2) Macbeth is weak-willed and allows Lady Macbeth to damage his manly ego with her doubting his masculinity. But when Ross tells Macduff that his family has been killed, and Macduff's eyes are dimmed with tears, he is urged by Ross to take the news “like a man”. Macduff does so, but only after he "feels it like a man”. Macbeth is, in the end, less potent and less manly (if I may say this without sounding sexist) for caving in to his wife's jeering. There is a time for tears and a time for war, turn turn turn.

King Macbeth, to his detriment, cannot in good conscience live as Machiavelli would recommend. Not only can he not pull it off, he cannot hold his self together and keep his guilt from devouring him from the inside. He becomes, like the citizens of his country, unable to eat or sleep peacefully.

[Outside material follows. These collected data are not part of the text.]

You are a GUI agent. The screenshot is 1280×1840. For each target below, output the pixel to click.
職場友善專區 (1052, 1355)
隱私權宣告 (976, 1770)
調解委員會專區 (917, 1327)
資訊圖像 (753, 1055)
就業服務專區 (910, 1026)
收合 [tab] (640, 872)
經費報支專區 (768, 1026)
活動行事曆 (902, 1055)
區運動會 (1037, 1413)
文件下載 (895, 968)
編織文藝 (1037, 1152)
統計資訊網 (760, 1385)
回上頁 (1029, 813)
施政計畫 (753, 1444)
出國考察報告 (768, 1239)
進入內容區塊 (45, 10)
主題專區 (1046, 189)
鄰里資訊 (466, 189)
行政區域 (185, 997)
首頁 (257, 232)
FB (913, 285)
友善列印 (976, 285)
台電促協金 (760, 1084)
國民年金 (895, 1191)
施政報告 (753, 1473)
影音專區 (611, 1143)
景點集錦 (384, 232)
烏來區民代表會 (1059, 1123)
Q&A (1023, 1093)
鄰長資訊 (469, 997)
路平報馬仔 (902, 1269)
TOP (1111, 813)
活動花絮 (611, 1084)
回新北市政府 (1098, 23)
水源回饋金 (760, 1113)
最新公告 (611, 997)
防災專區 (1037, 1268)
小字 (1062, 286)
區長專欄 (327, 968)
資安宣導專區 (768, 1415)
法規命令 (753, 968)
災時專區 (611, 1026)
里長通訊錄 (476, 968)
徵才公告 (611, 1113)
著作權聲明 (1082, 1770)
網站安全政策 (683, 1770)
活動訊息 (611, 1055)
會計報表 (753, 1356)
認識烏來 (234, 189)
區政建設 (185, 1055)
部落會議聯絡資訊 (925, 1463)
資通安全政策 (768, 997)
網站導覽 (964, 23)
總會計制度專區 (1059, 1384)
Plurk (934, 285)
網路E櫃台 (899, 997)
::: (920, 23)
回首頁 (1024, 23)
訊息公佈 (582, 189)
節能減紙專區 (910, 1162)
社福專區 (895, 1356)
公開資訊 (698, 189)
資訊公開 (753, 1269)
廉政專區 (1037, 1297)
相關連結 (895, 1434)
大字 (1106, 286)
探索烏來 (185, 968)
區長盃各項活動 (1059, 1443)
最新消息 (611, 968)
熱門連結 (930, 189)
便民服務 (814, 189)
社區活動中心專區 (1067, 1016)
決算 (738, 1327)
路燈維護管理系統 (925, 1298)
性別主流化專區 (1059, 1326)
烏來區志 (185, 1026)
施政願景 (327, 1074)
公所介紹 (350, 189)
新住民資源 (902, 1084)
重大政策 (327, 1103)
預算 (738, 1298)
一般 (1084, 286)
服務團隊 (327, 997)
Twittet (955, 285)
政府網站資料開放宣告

I can see the parallels and can also question whether a heavy-handed ruler like Macbeth (and like Machiavelli's Prince) would be able to maintain rule when other leaders (never mind the people) grow to see through tyranny and despise the ruling tyrant.

Guilt
No matter how one tries to justify his actions, guilt finds a way of wreaking havoc and creating imbalance… Macbeth’s inability to sleep and eat (and this strangely being passed on to the people of Scotland!) as a result of his tormented mind. It takes root in the physical – not only his own body, but that of the country he rules. This is seen in a few instances throughout this course, which brings into question the Descartian mind-body dichotomy. Frankenstein does not fall ill after every calamity just by coincidence any more than Macbeth's inability to eat and sleep come from acute mountain sickness.
Lady Macbeth’s sleepwalking is a sure sign of the agonizing guilt she is experiencing. As much as she justifies her and her husband’s actions as right, her subconscious cannot escape the evil that is eating her through the core.

Witches
I saw the witches as representing Macbeth’s subconscious. Therein lies the mixture of intuition and evil that Macbeth is predisposed to. It offers him a glimpse of the future, to his loss.
Rationalizing skewed his Reason: Macbeth tries to rationalize his evil deeds. By merely entertaining the possibility, the seed is planted and his mind works in favour of his desire.

His mind finds a way to rationalize his darkest desire. Just like you might see yourself doing something you know is wrong, you convince yourself in the moment of your doing it that it is right or that there is some value in it… this is your mind skewing Reason.
Macbeth dissociates himself from guilt, whereas it devours Lady Macbeth. He is too busy to consider his guilt anyway, but the fact that he cannot sleep and eat hints at his inner anguish.